Work required ::
In the records below, the line with "合宿 (19, 1900)" opens the range and the line with "Contáctenos (735, 55)" closes it; print that range exactly and nothing else.

##### Data for analysis #####

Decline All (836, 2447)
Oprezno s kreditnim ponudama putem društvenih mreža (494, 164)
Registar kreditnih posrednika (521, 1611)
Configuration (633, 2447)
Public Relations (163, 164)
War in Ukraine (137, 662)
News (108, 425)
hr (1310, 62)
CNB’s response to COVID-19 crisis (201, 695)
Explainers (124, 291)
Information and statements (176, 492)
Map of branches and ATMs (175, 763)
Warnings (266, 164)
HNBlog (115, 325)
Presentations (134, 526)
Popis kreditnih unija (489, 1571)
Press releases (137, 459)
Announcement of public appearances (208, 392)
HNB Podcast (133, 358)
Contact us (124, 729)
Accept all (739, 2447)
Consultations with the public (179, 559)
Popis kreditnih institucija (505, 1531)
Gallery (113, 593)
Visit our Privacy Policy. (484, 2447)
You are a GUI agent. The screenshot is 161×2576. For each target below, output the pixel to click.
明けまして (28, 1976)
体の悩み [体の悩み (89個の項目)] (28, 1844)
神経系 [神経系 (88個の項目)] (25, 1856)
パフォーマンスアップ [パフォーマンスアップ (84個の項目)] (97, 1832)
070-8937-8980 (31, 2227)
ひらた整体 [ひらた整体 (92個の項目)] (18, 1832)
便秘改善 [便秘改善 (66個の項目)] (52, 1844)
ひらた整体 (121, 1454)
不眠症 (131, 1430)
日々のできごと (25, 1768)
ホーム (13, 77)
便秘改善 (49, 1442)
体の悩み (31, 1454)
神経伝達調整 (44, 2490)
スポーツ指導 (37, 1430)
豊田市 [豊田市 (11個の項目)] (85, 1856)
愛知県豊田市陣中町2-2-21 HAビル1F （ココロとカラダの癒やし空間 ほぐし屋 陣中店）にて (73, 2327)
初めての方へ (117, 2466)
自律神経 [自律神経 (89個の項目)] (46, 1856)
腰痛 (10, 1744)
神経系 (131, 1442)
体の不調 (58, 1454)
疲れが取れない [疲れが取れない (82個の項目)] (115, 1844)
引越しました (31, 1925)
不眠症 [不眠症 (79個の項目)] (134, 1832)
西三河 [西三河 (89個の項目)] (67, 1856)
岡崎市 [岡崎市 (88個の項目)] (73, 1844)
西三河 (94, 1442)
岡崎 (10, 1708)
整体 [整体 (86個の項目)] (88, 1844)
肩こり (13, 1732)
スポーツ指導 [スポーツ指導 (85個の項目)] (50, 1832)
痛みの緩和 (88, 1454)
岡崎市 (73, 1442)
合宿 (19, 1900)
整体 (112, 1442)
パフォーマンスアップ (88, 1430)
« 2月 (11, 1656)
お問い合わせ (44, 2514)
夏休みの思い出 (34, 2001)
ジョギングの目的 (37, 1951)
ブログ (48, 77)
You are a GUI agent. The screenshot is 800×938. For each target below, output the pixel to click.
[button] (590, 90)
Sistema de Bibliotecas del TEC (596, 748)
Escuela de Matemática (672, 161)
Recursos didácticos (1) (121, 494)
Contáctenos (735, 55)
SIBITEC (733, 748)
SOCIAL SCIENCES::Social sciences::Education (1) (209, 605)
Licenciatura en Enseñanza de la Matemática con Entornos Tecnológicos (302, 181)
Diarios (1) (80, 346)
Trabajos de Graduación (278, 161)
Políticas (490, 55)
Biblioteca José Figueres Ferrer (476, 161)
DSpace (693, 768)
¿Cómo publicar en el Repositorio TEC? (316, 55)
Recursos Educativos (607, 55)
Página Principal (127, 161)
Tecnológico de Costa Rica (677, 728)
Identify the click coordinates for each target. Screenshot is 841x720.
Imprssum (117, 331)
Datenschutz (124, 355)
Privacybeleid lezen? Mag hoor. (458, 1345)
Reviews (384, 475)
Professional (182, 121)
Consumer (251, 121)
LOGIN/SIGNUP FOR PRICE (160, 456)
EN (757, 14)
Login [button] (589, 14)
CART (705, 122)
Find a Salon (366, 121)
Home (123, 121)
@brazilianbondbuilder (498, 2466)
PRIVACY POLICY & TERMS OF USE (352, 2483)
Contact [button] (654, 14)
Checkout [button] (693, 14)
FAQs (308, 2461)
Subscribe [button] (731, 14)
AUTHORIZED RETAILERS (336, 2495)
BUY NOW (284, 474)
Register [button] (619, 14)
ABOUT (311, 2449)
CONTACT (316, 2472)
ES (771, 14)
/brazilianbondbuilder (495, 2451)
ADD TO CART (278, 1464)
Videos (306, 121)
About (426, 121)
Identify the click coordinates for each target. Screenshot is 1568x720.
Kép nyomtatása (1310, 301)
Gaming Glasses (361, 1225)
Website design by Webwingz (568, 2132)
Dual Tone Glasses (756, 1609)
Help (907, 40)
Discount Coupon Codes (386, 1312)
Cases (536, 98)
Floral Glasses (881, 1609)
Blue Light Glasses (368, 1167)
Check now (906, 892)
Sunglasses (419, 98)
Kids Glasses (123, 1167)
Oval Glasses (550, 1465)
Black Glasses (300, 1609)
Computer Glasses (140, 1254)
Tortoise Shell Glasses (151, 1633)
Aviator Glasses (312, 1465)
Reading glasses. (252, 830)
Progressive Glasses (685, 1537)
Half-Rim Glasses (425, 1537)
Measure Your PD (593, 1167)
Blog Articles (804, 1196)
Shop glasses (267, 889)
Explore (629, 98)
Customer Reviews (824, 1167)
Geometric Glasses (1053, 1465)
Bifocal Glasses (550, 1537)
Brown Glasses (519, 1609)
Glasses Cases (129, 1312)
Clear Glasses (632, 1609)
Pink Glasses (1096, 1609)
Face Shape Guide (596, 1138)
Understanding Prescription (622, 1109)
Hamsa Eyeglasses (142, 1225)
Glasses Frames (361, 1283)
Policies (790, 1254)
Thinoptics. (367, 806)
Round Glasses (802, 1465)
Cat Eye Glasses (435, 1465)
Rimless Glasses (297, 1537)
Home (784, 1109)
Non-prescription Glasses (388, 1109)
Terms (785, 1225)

#####

Your solution ::
合宿 (19, 1900)
整体 (112, 1442)
パフォーマンスアップ (88, 1430)
« 2月 (11, 1656)
お問い合わせ (44, 2514)
夏休みの思い出 (34, 2001)
ジョギングの目的 (37, 1951)
ブログ (48, 77)
You are a GUI agent. The screenshot is 800×938. For each target below, output the pixel to click.
[button] (590, 90)
Sistema de Bibliotecas del TEC (596, 748)
Escuela de Matemática (672, 161)
Recursos didácticos (1) (121, 494)
Contáctenos (735, 55)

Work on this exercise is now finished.